EL CANICHE Y EL PASEADOR - Rolando José Di Lorenzo - (Antologia de DUNKEN)

Juan, era un tipo grande ya, pero seguía siendo el paseador de perros del barrio. Algo lo mantenía atado a esa actividad, que tenía desde hacía muchos años. Generalmente eso lo hacían los jóvenes, pero él no sabía hacer otra cosa.  Su vasta experiencia lo capacitaba, según su propia opinión, para llevar muchos perros juntos, en paseos largos.
   Por esos días estaba paseando entre doce y quince perros y los llevaba a lugares donde no había mucha gente. El lugar ideal, según él pensaba, era una calle paralela a las vías del tren, donde había más árboles y pastizales al lado del alambrado que las separaba las vías de la calle. Era un  lugar poco transitado, pero más seguro para sus perros.   Muchas veces a la tardecita se sentía muy solo en ese lugar, pero igualmente siguió concurriendo.
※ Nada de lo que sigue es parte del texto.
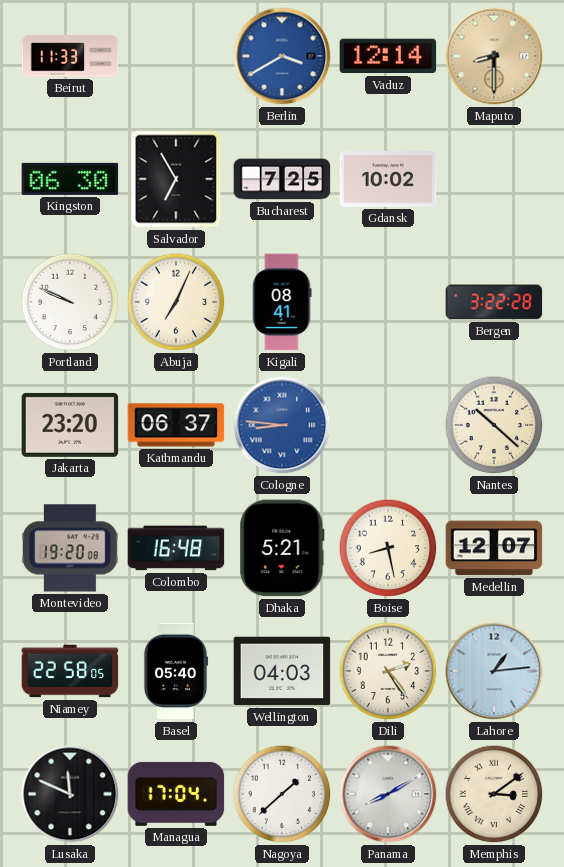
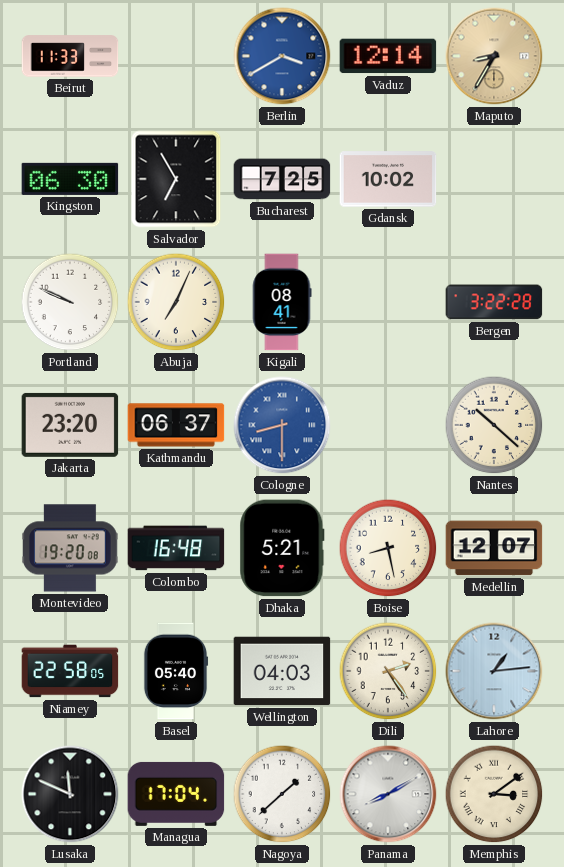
Maputo: 8:30 -> 8:35
Cologne: 8:46 -> 8:30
   Entre los perros que llevaba, iba un caniche blanco, con el pelo enrulado y peinado de peluquería, que era de una señora muy elegante, que ocupaba un hermoso departamento que estaba en el 5° piso, del edificio mas lindo de su barrio y que él, consideraba su mejor cliente.   Pensando en ella, había soñado muchas noches con exquisitos romances, recorriendo paisajes hermosos, con hoteles de lujo, vestidos elegantemente. Una vida, que solo podía existir en su imaginación, porque era consiente que nunca dejaría de ser un pobre paseador de perros. 
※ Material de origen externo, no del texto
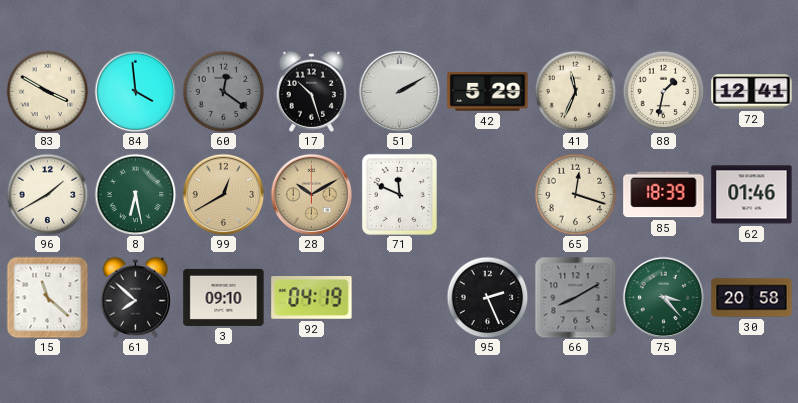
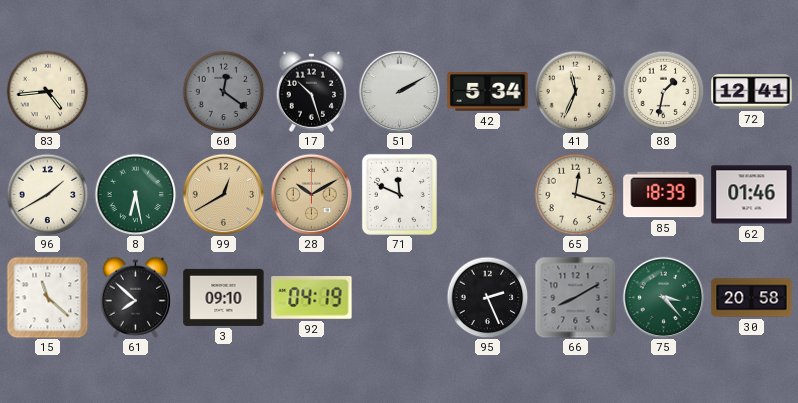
83: 3:50 -> 4:44
84: 3:59 -> none
42: 5:29 -> 5:34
   Ese día y durante el paseo, no dejaba de pensar en esas ficciones agradables, pero la situación fue cambiando y el día rutinario, comenzó a desarrollarse rápidamente como un día excepcional.  Una perra negra, vieja, muy dulce, de largo pelo, posiblemente muy cansada, se acostó en la vereda, negándose a seguir caminando. El resto de los perros y Juan, la esperaron todo lo que pudieron. Por último el cuidador, comenzó a tirar de la correa de Cacha: que así se llamaba la adormilada perra, para levantarla. De pronto todos los perros comenzaron a ladrar y a moverse alrededor de Juan y de la perra  que seguía acostada.  Entonces el caniche blanco, se abalanzó sobre la pierna derecha del paseador y lo mordió, muy fuerte y profundo, tanto que le hizo brotar sangre. El hombre asustado, se apresuró a levantarse el pantalón para mirarse, al hacerlo y sin saber, cometió un gran error. Los demás perros se fueron acercando, olieron, vieron, probaron la sangre y actuaron como los tiburones, se le arrojaron todos encima y en pocos minutos se lo comieron.  A continuación, se comieron las correas de cuero y cada cual se fue para su lado.  Solo dejaron del paseador, la cabeza, intacta, con los ojos bien abiertos, asombrados, como preguntando sobre todo lo ocurrido y su mano derecha, que sostenía la única cadenita de metal, que era precisamente la del caniche y que éste no se pudo comer.

   El perrito, aún atado a la mano inerte del paseador, se quedó al lado de los restos, mirando fijamente los ojos abiertos de Juan, tratando de interpretar su mirada muerta y sin moverse, como arrepentido.